# juvies?



## joebobhunter4 (Jul 19, 2005)

were are the juvies at right now? like the main migration of them... and when will they be in north dakota do you think? thanks


----------



## Gary Bottger (Nov 24, 2004)

We sent a ton of them up that way Friday and Saturday.  My guess is you should be in some of them right now.


----------



## bird crumpler (Mar 28, 2006)

I went hunting around sand and all there are are juvies and my friends both well one limited two days and one was 3 away and a crap load are still way down south in sodak :lol: :lol: but they are leaving sd


----------



## celebrationmm (Oct 20, 2005)

Of 15 birds over the weekend, 12 were juvies. SE ND


----------



## joebobhunter4 (Jul 19, 2005)

hmm... cuz last friday went out with my bro and his friends and we shot like 46 or somethin like that and they were all adults... not 1 juvie...


----------



## celebrationmm (Oct 20, 2005)

I'm just saying the birds we got were juvies. It may be the front edge, or just a few flying with older birds.


----------



## honker (Feb 13, 2005)

out of the 37 we shoot they were all juvies and rosses, we were 3 short of a limit, the fog was a huge help


----------



## R&amp;B OUTFITTERS (Feb 25, 2004)

There are very few juvies in Saskatchewan, We shot 45 snows over the
decoys today only 1 juvie, Could have shot a pile of ross geese had them
in our face all day. Lots of birds moving through all day.


----------



## PJ (Oct 1, 2002)

Do you buys in Canada shot all blues? Or do you pick out a few whites?


----------



## bigblackfoot (Mar 12, 2003)

Tough time with the o button PJ. :lol:


----------



## DeltaBoy (Mar 4, 2004)

bigblackfoot said:


> Tough time with the o button PJ.


I am still LMAO! :lol:


----------



## R&amp;B OUTFITTERS (Feb 25, 2004)

We shoot mostly blues because it is tough to pick out the snows from the
ross geese. But yes we do get some white snows. Juvies are easier to
pick out, when they get here. Lots of specs and canadas and ross geese
moving this morning only shot 21 birds on the morning hunt.


----------



## joebobhunter4 (Jul 19, 2005)

why cant you canadians shoot ross geese?


----------



## dleva (Mar 16, 2004)

I think when they set up the spring season only snows/blues were included when they wrote up the regs. Ross geese weren't mentioned. Somewhere I read they tried to add ross geese to the spring season, but a judge wouldn't allow it because they weren't mentioned in the original framework of the season.


----------



## brobones (Mar 10, 2004)

That pretty much sums it up. When the Canadian Wildlife services made their application to the court to allow snow goose hunting in the spring, they never included Ross geese. The application was challenged by a anti hunting group and they said there should be no hunting for snows or ross geese in the spring.

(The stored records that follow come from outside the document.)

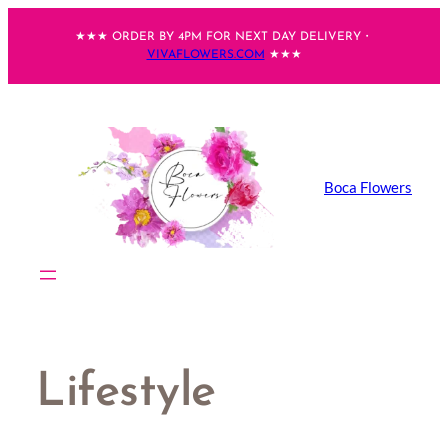
Skip
★★★ ORDER BY 4PM FOR NEXT DAY DELIVERY・
to
VIVAFLOWERS.COM
★★★
content
Boca Flowers
Lifestyle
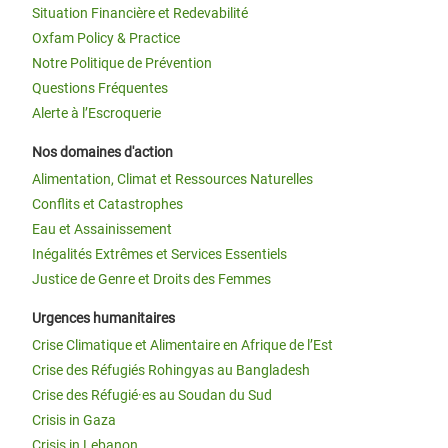
Situation Financière et Redevabilité
Oxfam Policy & Practice
Notre Politique de Prévention
Questions Fréquentes
Alerte à l’Escroquerie
Nos domaines d'action
Alimentation, Climat et Ressources Naturelles
Conflits et Catastrophes
Eau et Assainissement
Inégalités Extrêmes et Services Essentiels
Justice de Genre et Droits des Femmes
Urgences humanitaires
Crise Climatique et Alimentaire en Afrique de l’Est
Crise des Réfugiés Rohingyas au Bangladesh
Crise des Réfugié·es au Soudan du Sud
Crisis in Gaza
Crisis in Lebanon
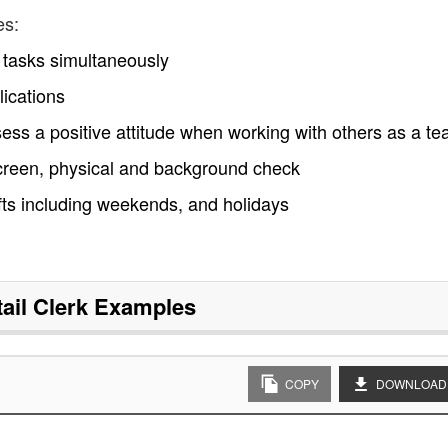
es:
le tasks simultaneously
ications
ss a positive attitude when working with others as a t
creen, physical and background check
ifts including weekends, and holidays
ail Clerk
Examples
COPY
DOWNLOAD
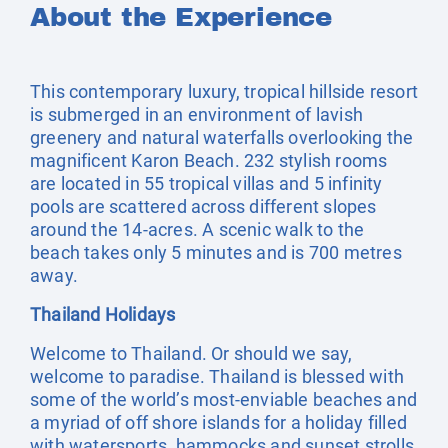
About the Experience
This contemporary luxury, tropical hillside resort
is submerged in an environment of lavish
greenery and natural waterfalls overlooking the
magnificent Karon Beach. 232 stylish rooms
are located in 55 tropical villas and 5 infinity
pools are scattered across different slopes
around the 14-acres. A scenic walk to the
beach takes only 5 minutes and is 700 metres
away.
Thailand Holidays
Welcome to Thailand. Or should we say,
welcome to paradise. Thailand is blessed with
some of the world’s most-enviable beaches and
a myriad of off shore islands for a holiday filled
with watersports, hammocks and sunset strolls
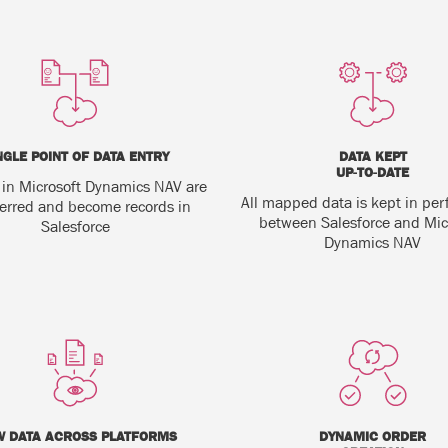
NGLE POINT OF DATA ENTRY
DATA KEPT
UP-TO-DATE
 in Microsoft Dynamics NAV are
All mapped data is kept in per
ferred and become records in
between Salesforce and Mic
Salesforce
Dynamics NAV
W DATA ACROSS PLATFORMS
DYNAMIC ORDER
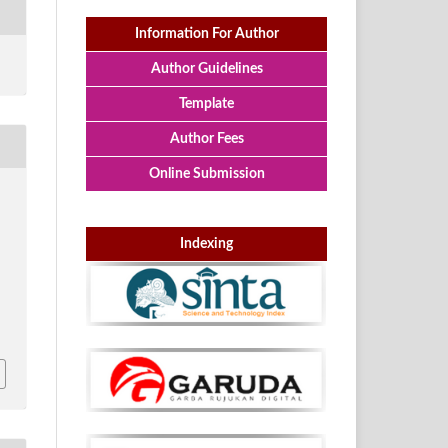
Information For Author
Author Guidelines
Template
Author Fees
Online Submission
Indexing
p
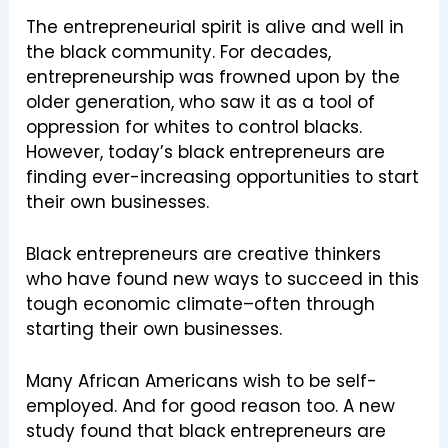
The entrepreneurial spirit is alive and well in
the black community. For decades,
entrepreneurship was frowned upon by the
older generation, who saw it as a tool of
oppression for whites to control blacks.
However, today’s black entrepreneurs are
finding ever-increasing opportunities to start
their own businesses.
Black entrepreneurs are creative thinkers
who have found new ways to succeed in this
tough economic climate–often through
starting their own businesses.
Many African Americans wish to be self-
employed. And for good reason too. A new
study found that black entrepreneurs are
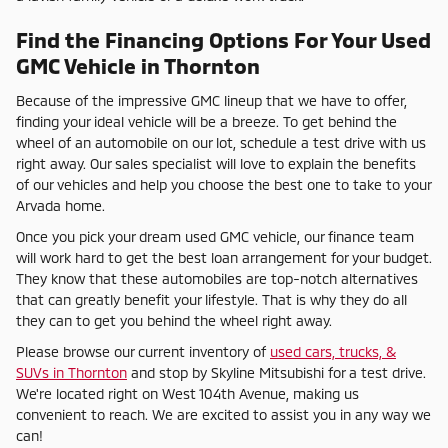
Find the Financing Options For Your Used
GMC Vehicle in Thornton
Because of the impressive GMC lineup that we have to offer,
finding your ideal vehicle will be a breeze. To get behind the
wheel of an automobile on our lot, schedule a test drive with us
right away. Our sales specialist will love to explain the benefits
of our vehicles and help you choose the best one to take to your
Arvada home.
Once you pick your dream used GMC vehicle, our finance team
will work hard to get the best loan arrangement for your budget.
They know that these automobiles are top-notch alternatives
that can greatly benefit your lifestyle. That is why they do all
they can to get you behind the wheel right away.
Please browse our current inventory of
used cars, trucks, &
SUVs in Thornton
and stop by Skyline Mitsubishi for a test drive.
We're located right on West 104th Avenue, making us
convenient to reach. We are excited to assist you in any way we
can!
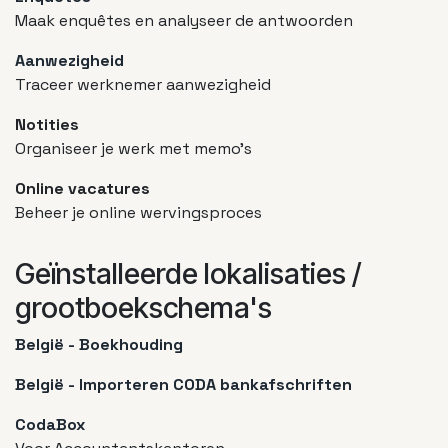
Maak enquêtes en analyseer de antwoorden
Aanwezigheid
Traceer werknemer aanwezigheid
Notities
Organiseer je werk met memo's
Online vacatures
Beheer je online wervingsproces
Geïnstalleerde lokalisaties /
grootboekschema's
België - Boekhouding
België - Importeren CODA bankafschriften
CodaBox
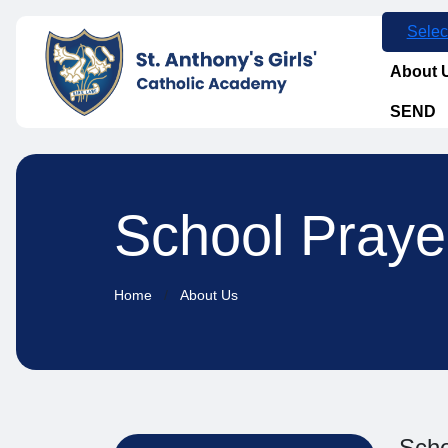
Selec
About 
SEND
School Praye
Home
About Us
Scho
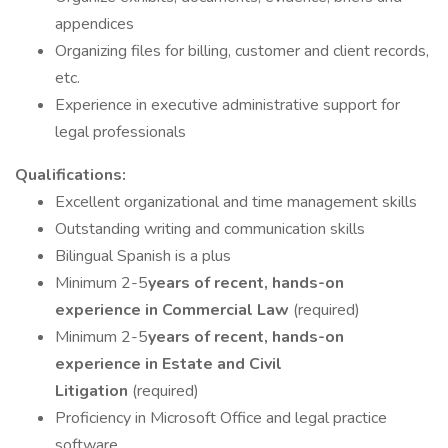
appendices
Organizing files for billing, customer and client records,
etc.
Experience in executive administrative support for
legal professionals
Qualifications:
Excellent organizational and time management skills
Outstanding writing and communication skills
Bilingual Spanish is a plus
Minimum 2-5
years of recent, hands-on
experience in Commercial Law
(required)
Minimum 2-5
years of recent, hands-on
experience in Estate and Civil
Litigation
(required)
Proficiency in Microsoft Office and legal practice
software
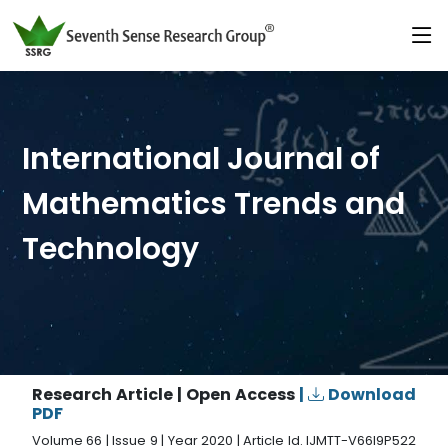
International Journal of
Mathematics Trends and
Technology
Research Article | Open Access
|
Download
PDF
Volume 66 | Issue 9 | Year 2020 | Article Id. IJMTT-V66I9P522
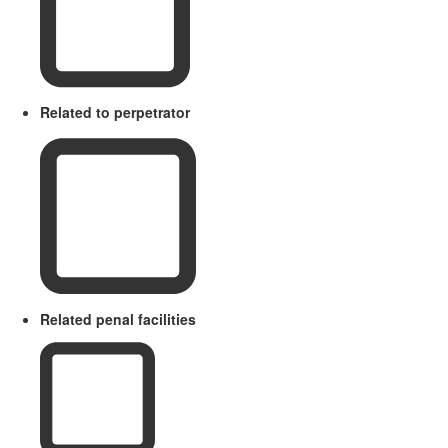
Related to perpetrator
Related penal facilities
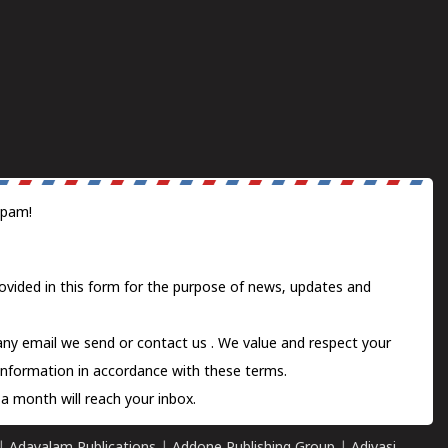
spam!
ovided in this form for the purpose of news, updates and
 any email we send or
contact us
. We value and respect your
information in accordance with these terms.
a month will reach your inbox.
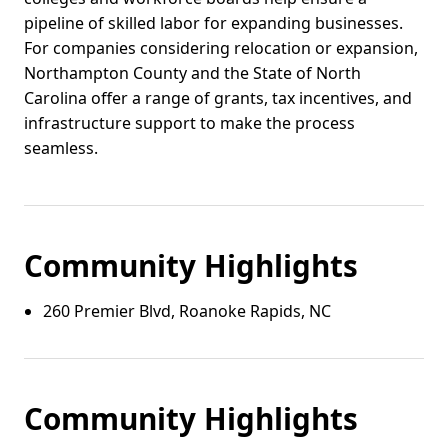
pipeline of skilled labor for expanding businesses.
For companies considering relocation or expansion,
Northampton County and the State of North
Carolina offer a range of grants, tax incentives, and
infrastructure support to make the process
seamless.
Community Highlights
260 Premier Blvd, Roanoke Rapids, NC
Community Highlights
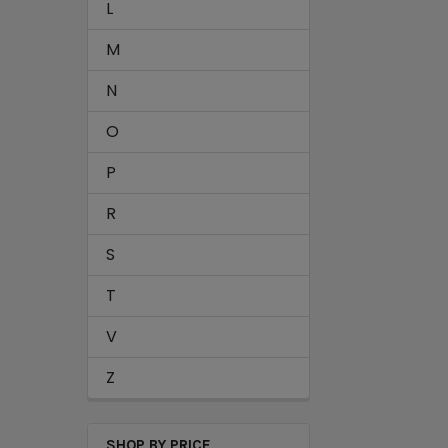
L
M
N
O
P
R
S
T
V
Z
SHOP BY PRICE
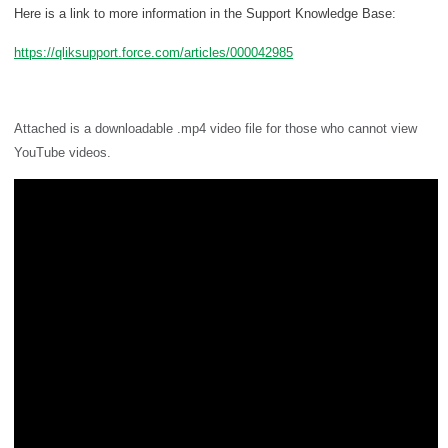
Here is a link to more information in the Support Knowledge Base:
https://qliksupport.force.com/articles/000042985
Attached is a downloadable .mp4 video file for those who cannot view
YouTube videos.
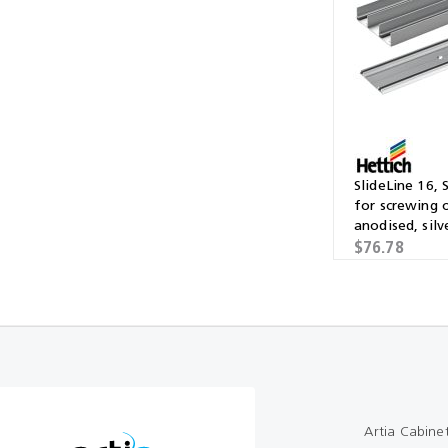
Multibond
Tube Fittings
Silicone
Kitchen Hardwa
Construction Adhesive
Window Packer
Sausage Gun
SlideLine 16, 
Hand Wipes
for screwing 
anodised, silv
Cartridge Gun
$76.78
Drawer System
Consumables and Accessories
Commercial Washroom Accessories
FGV
Artia Cabine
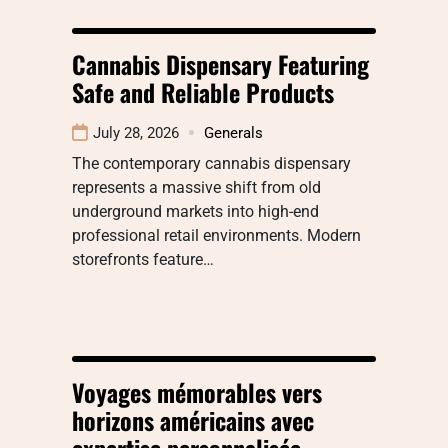
Cannabis Dispensary Featuring
Safe and Reliable Products
July 28, 2026
Generals
The contemporary cannabis dispensary
represents a massive shift from old
underground markets into high-end
professional retail environments. Modern
storefronts feature…
Voyages mémorables vers
horizons américains avec
expertise personnalisée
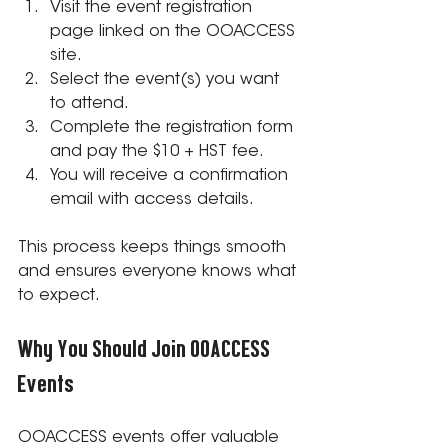
Visit the event registration 
page linked on the OOACCESS 
site.
Select the event(s) you want 
to attend.
Complete the registration form 
and pay the $10 + HST fee.
You will receive a confirmation 
email with access details.
This process keeps things smooth 
and ensures everyone knows what 
to expect.
Why You Should Join OOACCESS 
Events
OOACCESS events offer valuable 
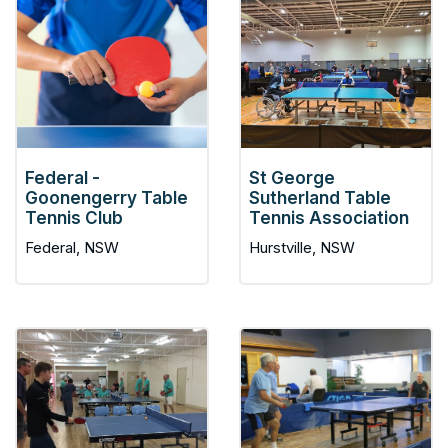
Federal -
St George
Goonengerry Table
Sutherland Table
Tennis Club
Tennis Association
Federal, NSW
Hurstville, NSW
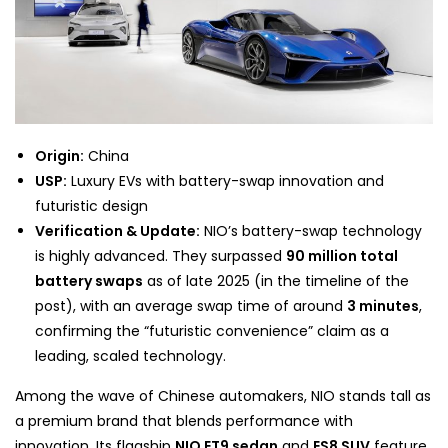
Origin:
China
USP:
Luxury EVs with battery-swap innovation and
futuristic design
Verification & Update:
NIO’s battery-swap technology
is highly advanced. They surpassed
90 million total
battery swaps
as of late 2025 (in the timeline of the
post), with an average swap time of around
3 minutes
,
confirming the “futuristic convenience” claim as a
leading, scaled technology.
Among the wave of Chinese automakers, NIO stands tall as
a premium brand that blends performance with
innovation. Its flagship
NIO ET9 sedan
and
ES8 SUV
feature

Since the application brought forward to the courts orginally did not have ross geese in it the judge ruled in favor of a spring season for snow geese only and not for ross geese. I think he must of thought there was a big difference in the species. Or his arrogence simply shows.
dumb I know but we have to play by these rules


----------



## joebobhunter4 (Jul 19, 2005)

that would suck... so do you just shoot all blues then? or do you pick out the bigger lookin snows? haha i guess that explains why theres a lot more snows than blues... u damn canadians are jus to good of shots n u kill all the blues  lol jk


----------



## honker (Feb 13, 2005)

i guess not jumping up there for anyone


----------



## Zekeland (Oct 6, 2005)

The resident hunter's I know that come out in spring do not jump/sneak as a rule....


----------



## bird crumpler (Mar 28, 2006)

I went hunting up by sand lake about 2 weeks ago we got stuck and the fog was good and then the geese were all juvies and we couldnt get our deeks out in time so that was bad and then the birds went another field away, but my friends shot a lot this last weeknd they shot a butt load :beer:


----------